Encouraging Doubt

Question mark

Greetings friends,

Between writing sermons, Veritas talks, attending classes, and getting caught up with all the reading for said classes, I've been working my way EXTREMELY slowly through two books that I see have a pretty sizable connection. You Lost Me by David Kinnaman and Sticky Faith by Kara Powel and Chap Clark. The question ahead of us in both books is, why is it that young people are leaving the church after their high school careers, and what (if anything) can we in the church do to avoid it?

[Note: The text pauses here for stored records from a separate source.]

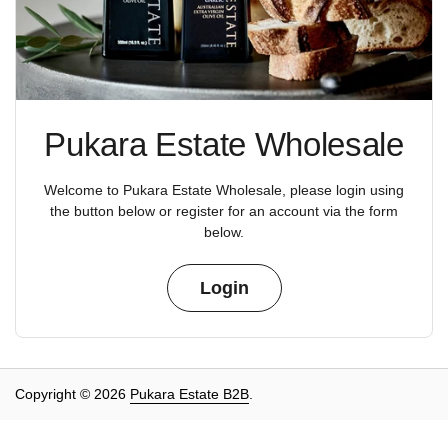
Pukara Estate Wholesale
Welcome to Pukara Estate Wholesale, please login using
the button below or register for an account via the form
below.
Login
Copyright © 2026
Pukara Estate B2B
.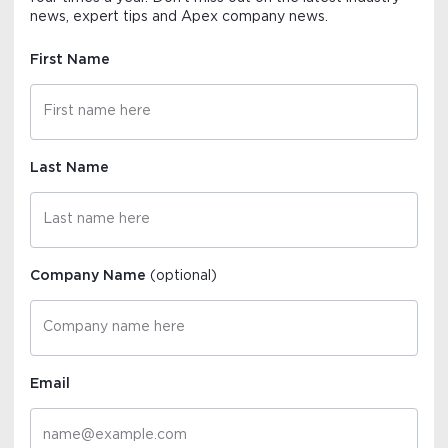
news, expert tips and Apex company news.
First Name
Last Name
Company Name
(optional)
Email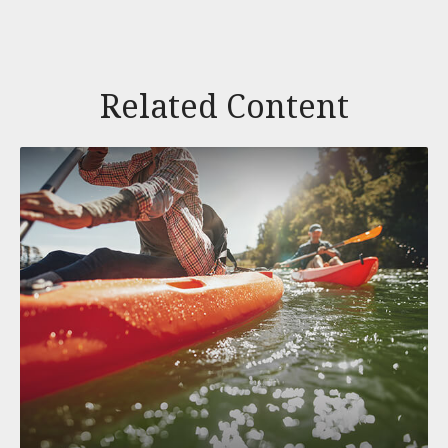
Related Content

There are lots of answers to those questions to be sure, and I'm only a chapter or two into either book. But the one thing that struck me about these opening chapters is the importance of allowing our teenagers the freedom to doubt, to express their doubts, and to face down the questions that will surely be asked of them when they leave the safety of the Church. All too often, I think we're too afraid to allow our students the time and the space to wrestle with their faith. I think we try to hand them neatly packaged answers, even if the answers we have are for questions that our students aren't asking.

What's to be afraid of? For starters, the kinds of things that our students may be doubting in our youth rooms are the kind of things they will be faced with in their college careers. So why not introduce the questions now, in a safe space, where we can help them learn how to use the tools God's given us to discover in our faith? Jacob wrestled with God and was rewarded for it. Don't you think we and our students will be rewarded for throwing the mats down and letting our kids wrestle with God?

I'd love to hear some thoughts on this from you in the field. How do you encourage doubt in your students? What are the kind of doubts that your students are facing?